Key Takeaways
- Subdominant function (S) = IV (any inversion) going back to tonic instead of forward to dominant — a plagal, "away-and-back" motion
- IV carries either predominant or subdominant function depending on context; no chord has a fixed function in isolation
- The S function almost always features scale degree VI as an upper neighbor (^5–^6–^5) and typically uses iv⁶–IV as an extended subdominant region
The Subdominant Function ▶ 0:40
- Plagal motion = IV → I; when IV resolves to I (not V), it carries S (subdominant) function, not predominant
- All inversions of IV can carry S function; IV alone or iv⁶–IV together form a subdominant region
- Expanded functional model: T → PD → D → T or T ↔ S (S never proceeds to PD or D — always returns to T)

Single vs.

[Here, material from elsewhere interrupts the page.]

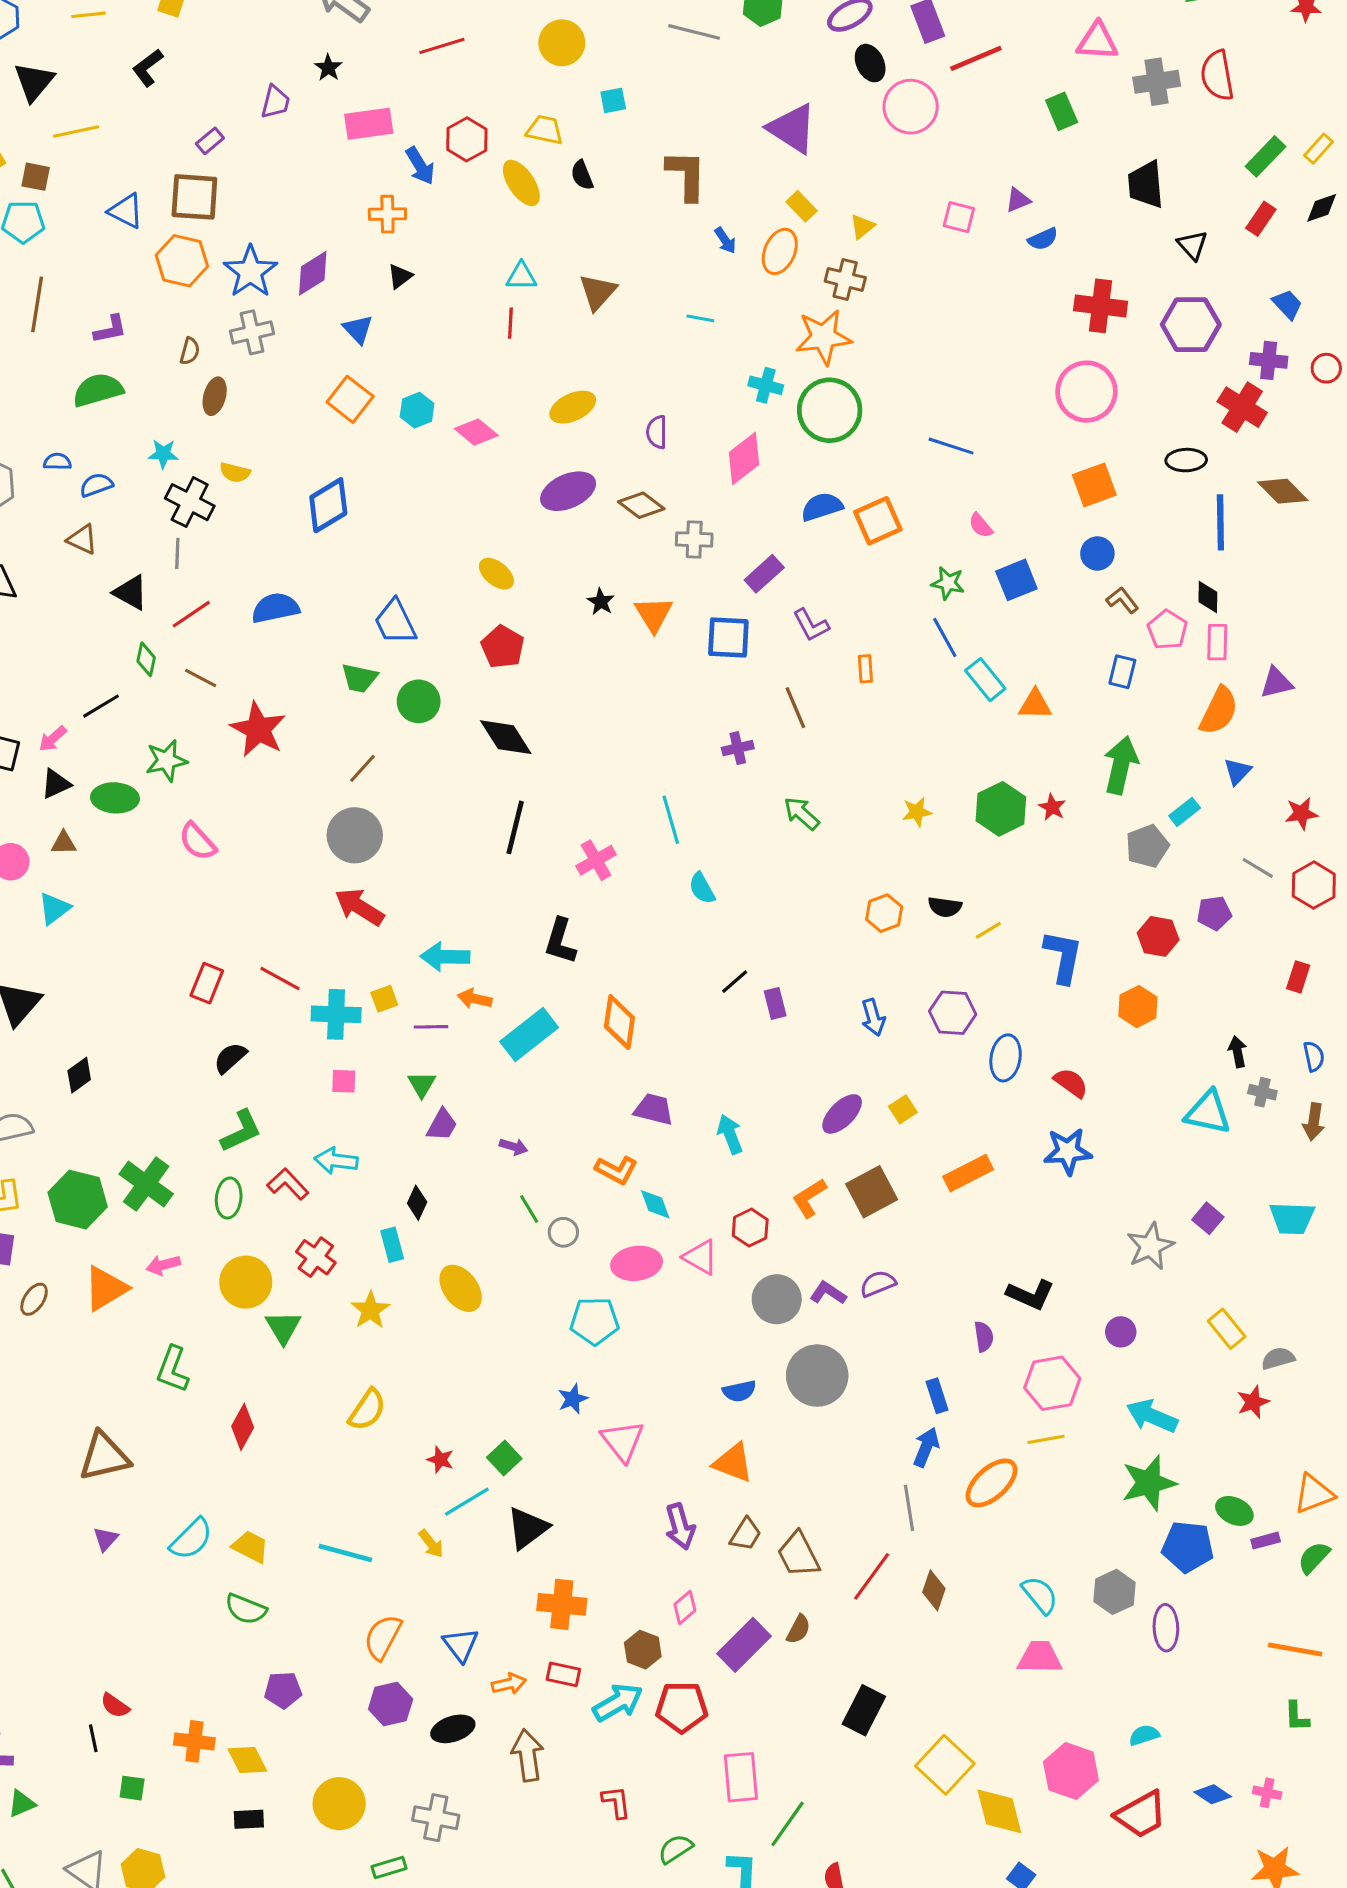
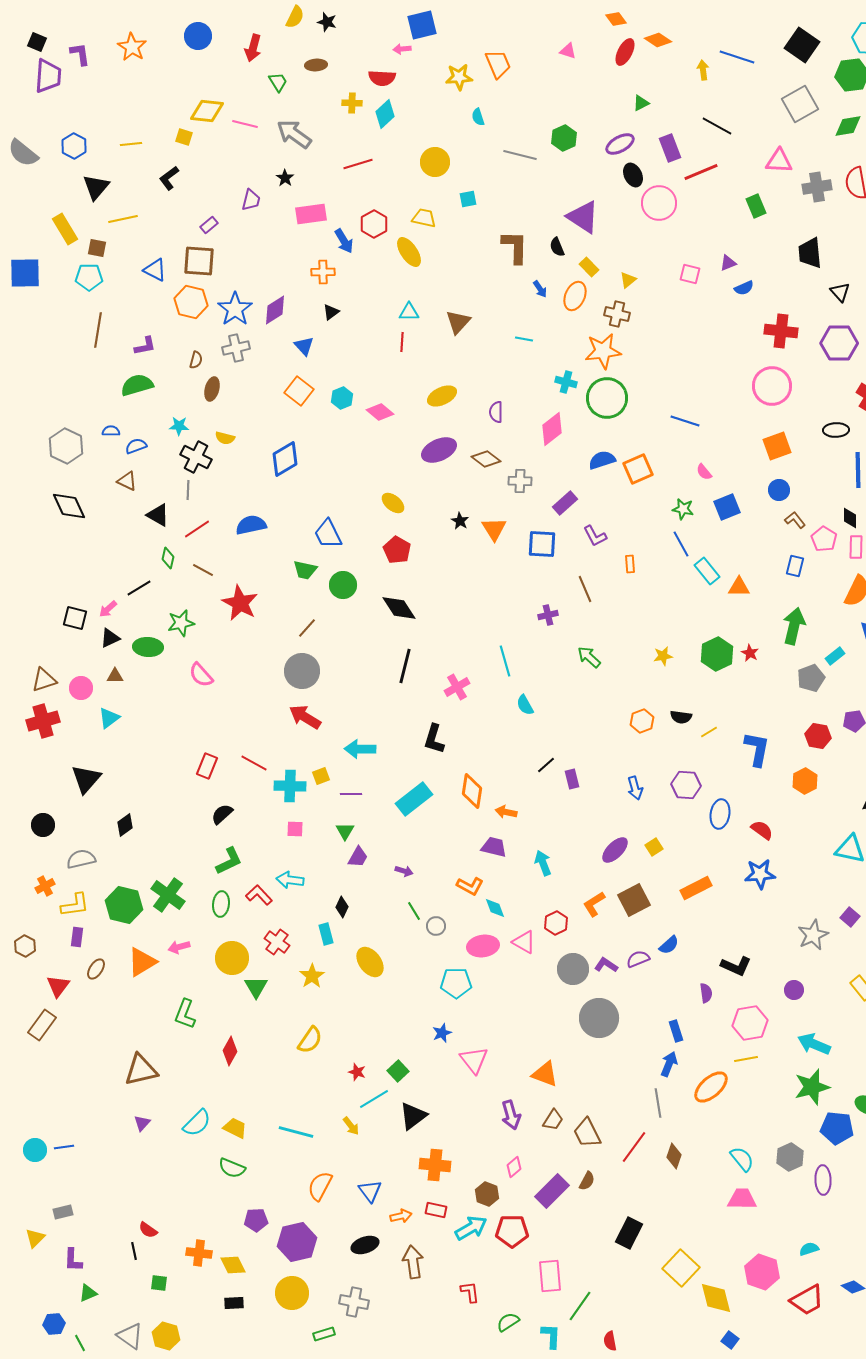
black semicircle: (582, 175) -> (557, 247), moved
orange arrow: (475, 999) -> (506, 812), moved
blue semicircle: (739, 1391) -> (669, 945), moved, turned -30
purple hexagon: (391, 1704) -> (297, 1242), moved, size x1.4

Multiple S Chords ▶ 2:33
- Single S chord: root-position IV surrounded by tonic (Beethoven Appassionata, Schubert Arpeggione)
- IV⁶–IV pair: creates a longer subdominant region; iv⁶ almost never appears alone as S — it pairs with root-position IV
- Descending-thirds bass (^1–^6–^4–^3) = classic subdominant region between two tonic chords


Plagal ii — Rare S-Function Exceptions ▶ 13:25
⚠️ These are exceptions — ii does not freely resolve to I
| Context | Progression | Era |
|---|---|---|
| Early Classical | ii⁶ → I⁶ (direct plagal resolution) | Pre-1790s only |
| Romantic minor | I → iiø⁴₂ → I (over tonic pedal) | 19th c. |
| Hollywood cadence | IV → iv → iiø⁶₅ → I | 19th–20th c. |
- Hollywood cadence: major IV → minor iv → iiø⁶₅ → I; popularized by Wagner, adopted by film composers (Newman's 20th Century Fox fanfare)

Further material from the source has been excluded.